** What the task asks **
Copy out, from the data, each line containing the string "zoutreservoir".

** Source records **

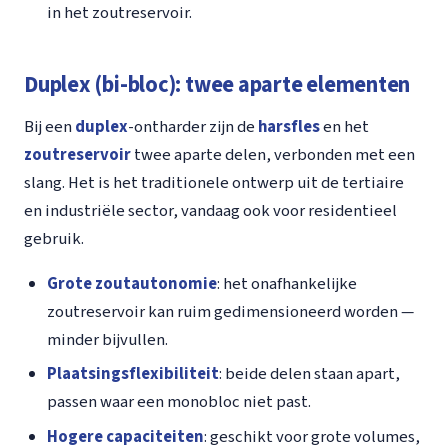
in het zoutreservoir.
Duplex (bi-bloc): twee aparte elementen
Bij een
duplex
-ontharder zijn de
harsfles
en het
zoutreservoir
twee aparte delen, verbonden met een
slang. Het is het traditionele ontwerp uit de tertiaire
en industriële sector, vandaag ook voor residentieel
gebruik.
Grote zoutautonomie
: het onafhankelijke
zoutreservoir kan ruim gedimensioneerd worden —
minder bijvullen.
Plaatsingsflexibiliteit
: beide delen staan apart,
passen waar een monobloc niet past.
Hogere capaciteiten
: geschikt voor grote volumes,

** Answer box **
in het zoutreservoir.
zoutreservoir
zoutreservoir kan ruim gedimensioneerd worden —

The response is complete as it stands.